Case study #7: poor credit low income loans



This case study about poor credit low income loans will show you some of the dangers that these types of loans can bring. This is a real life story that was contributed by my close friend and it involves one of his relatives. For this case study, we will refer to my friend's relative as John. This case study will perfectly show you how and why those loan companies created the poor credit low income loans. John worked as a construction worker and was living alone in a small rented apartment.

Because of John's low wage as well as the fact that he didn't have proper working wage's slips, because he would sometimes jump from one company to the next depending on whether or not they had any projects, none of the banks would approve any of his loans. He was trying to get a loan for buying a new motorcycle for himself to make it easier for him to commute from his apartment to his working area.

John didn't want to stay at the construction quarters for hygienical and safety reasons. But because some of the sites are not accessible by public transport, John decided that he needed a motorcycle which could help make his life a whole lot easier. Due to his pride and attitude, John would never ask and even accept any help from his relatives as he had been independent on his own the whole time. But due to the fact that he would not accept any help from his relatives and the banks would not approve his loans, John was facing a problem of finding the money needed to buy a motorcycle.

It was then that John was introduced to a loan company. Many of his friends at the constructions site had borrowed from loan companies before. Although most of them shared their bad experience with those loan companies to John, John realized that most of them could not afford to pay the loan because of their lifestyle and attitude. John seriously considered applying for one of those poor credit low income loans to get his motorcycle. John had very good discipline and money management skills, which gave him the confidence to apply for the poor credit low income loans from them. And the fact that he doesn't gamble or drink gave him even more confidence.

John then went to one of the nearest loan companies to apply for one of those poor credit low income loans. John took out a loan for $1000 with an interest rate of 15% with the payment period being ten months. That meant that John would have to pay them $250 every month for ten months. Although his wage was quite low, John was still able to save up enough money by the end of the month to make his payment. Everything was working out fine for John, and he continued to pay his monthly payments for four months without any problems. In fact, it was going so well for John that he still managed to save up $300. He kept that in case of emergencies where he was not able to make enough money to pay for the monthly payments for his poor credit low income loans.

But it was during the fifth month that tragedy struck. One day on his way back from work on one stormy evening, John got into an accident. He slid his bike and ram right into a large divider. His bike was slightly damages, but John was seriously injured. He broke his wrist and foot in that accident. And the hospital told him that he would need to stay in the hospital for at least three months and depending on his injuries, it could take even longer. Because of his injury, John could not work or even go to the loan company to make the payments for his poor credit low income loans.

After three grueling months, John was able to get out of the hospital. He went to the loan company to discuss his payment. He brought along his $300 to pay them, but he was later in for the shock of his life. It would seems that the loan company didn't care if John was hospitalized, as they considered that he had failed to make up to three months of payments. Because of this, they purposely increased the total debt and the interest rates. The loan company had increased the interest rate by 5% for every month, and added up the money that he was not able to pay into the total debt.

That meant that the $250 was added up to his initial balance. Deducting four months payment which he had made, he still owed to loan company $1500. But now it was $1750 and the interest rate up to 20%. Which meant that he had to pay $525 every month for another ten months for his second month in the hospital. But because he was in there for three months, they increased it another time, which meant that the $525 was added up to his total of $1750 to make it $2275 and the interest rate further increased to 25%. That meant that now John had to pay them $796.25 for every month and for ten months long. That would meant that he had to pay them a total of $7962.50 for the $1000 poor credit low income loans that he had taken.

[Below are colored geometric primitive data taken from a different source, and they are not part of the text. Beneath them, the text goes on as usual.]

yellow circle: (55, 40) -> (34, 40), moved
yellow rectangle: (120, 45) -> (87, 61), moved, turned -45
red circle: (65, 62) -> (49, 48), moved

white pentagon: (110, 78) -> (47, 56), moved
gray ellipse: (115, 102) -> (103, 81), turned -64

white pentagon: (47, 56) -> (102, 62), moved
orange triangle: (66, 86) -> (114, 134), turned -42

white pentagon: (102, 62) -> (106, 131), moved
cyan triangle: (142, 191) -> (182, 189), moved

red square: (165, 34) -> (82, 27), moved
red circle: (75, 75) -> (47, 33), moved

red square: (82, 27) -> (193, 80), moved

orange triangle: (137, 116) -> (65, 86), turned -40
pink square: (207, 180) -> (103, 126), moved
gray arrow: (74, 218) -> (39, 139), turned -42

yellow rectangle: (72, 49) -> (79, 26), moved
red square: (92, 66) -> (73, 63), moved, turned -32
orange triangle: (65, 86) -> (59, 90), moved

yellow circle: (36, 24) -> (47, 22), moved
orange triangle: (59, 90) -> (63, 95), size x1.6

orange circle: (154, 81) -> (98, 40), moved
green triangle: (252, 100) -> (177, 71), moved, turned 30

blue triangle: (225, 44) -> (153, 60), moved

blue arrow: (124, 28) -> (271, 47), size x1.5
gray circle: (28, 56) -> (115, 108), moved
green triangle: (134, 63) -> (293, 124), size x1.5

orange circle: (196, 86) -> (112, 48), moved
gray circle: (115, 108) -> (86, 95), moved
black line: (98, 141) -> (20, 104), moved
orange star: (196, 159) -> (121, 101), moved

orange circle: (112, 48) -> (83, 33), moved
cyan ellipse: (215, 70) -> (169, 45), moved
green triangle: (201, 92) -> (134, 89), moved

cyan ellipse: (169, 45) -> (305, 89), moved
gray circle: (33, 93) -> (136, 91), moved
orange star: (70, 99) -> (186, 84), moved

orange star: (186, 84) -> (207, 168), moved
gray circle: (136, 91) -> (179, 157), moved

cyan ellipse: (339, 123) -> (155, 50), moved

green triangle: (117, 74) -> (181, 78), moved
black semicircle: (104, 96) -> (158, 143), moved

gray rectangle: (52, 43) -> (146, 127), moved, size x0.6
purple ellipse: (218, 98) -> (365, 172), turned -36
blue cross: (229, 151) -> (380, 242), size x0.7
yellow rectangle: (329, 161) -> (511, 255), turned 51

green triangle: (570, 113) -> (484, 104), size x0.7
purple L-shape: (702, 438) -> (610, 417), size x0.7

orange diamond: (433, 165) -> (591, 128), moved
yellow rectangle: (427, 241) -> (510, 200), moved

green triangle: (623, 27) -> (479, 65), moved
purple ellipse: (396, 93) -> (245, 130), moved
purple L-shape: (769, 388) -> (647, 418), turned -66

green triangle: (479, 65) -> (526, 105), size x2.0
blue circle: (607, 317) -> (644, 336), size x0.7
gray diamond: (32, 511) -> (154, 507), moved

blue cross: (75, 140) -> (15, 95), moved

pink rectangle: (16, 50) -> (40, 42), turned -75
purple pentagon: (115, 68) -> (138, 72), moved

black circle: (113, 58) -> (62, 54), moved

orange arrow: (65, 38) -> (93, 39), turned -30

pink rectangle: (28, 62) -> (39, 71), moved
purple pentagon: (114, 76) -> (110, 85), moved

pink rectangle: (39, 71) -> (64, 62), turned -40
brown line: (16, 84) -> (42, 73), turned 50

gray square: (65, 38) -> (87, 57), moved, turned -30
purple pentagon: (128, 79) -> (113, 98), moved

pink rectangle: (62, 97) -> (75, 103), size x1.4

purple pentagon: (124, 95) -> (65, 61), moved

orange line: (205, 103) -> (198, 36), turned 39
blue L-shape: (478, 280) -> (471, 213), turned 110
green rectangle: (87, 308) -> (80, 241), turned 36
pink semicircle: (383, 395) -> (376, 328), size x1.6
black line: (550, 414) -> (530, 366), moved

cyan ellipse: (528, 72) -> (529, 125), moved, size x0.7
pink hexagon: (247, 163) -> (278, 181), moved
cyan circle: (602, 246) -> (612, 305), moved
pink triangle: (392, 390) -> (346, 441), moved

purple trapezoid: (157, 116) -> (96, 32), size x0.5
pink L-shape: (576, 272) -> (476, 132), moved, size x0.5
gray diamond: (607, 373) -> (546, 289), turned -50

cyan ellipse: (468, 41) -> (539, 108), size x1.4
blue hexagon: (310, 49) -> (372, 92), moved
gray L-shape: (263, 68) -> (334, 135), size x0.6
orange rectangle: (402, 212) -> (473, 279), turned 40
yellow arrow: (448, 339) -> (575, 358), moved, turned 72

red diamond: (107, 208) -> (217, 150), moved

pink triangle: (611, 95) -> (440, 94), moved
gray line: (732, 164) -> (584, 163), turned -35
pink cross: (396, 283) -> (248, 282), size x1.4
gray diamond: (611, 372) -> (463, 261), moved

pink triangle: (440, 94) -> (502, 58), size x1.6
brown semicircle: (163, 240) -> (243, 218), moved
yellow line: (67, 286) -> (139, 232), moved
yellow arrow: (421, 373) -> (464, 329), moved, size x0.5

The loan company would not listen to any of John's reasons. Because of his injuries, John would not be able to continue working at the construction site anymore. That meant that John now had no means of income to pay of his debt. John realized the dangerous situation he was in. Knowing he would only get into deeper trouble if he failed to make another payment, John went to one of his relatives for help. That was my friends parents. John explained his situation and he was very lucky that my friend's parents helped him out by settling all the debt.

John is still considered very lucky, because in many cases, many people do not have anyone to help them. John was a smart person who saved up and paid his monthly payments without any problems. But the problem is that sometimes unknown situations might occur that will make it difficult for some people to make the payments, and in John's case, it was impossible. And when situation like that happens, the loan will only get larger and make it that much more difficult for people to settle safely. This case study shows the real danger that those poor credit low income loans have that most people are not even aware of.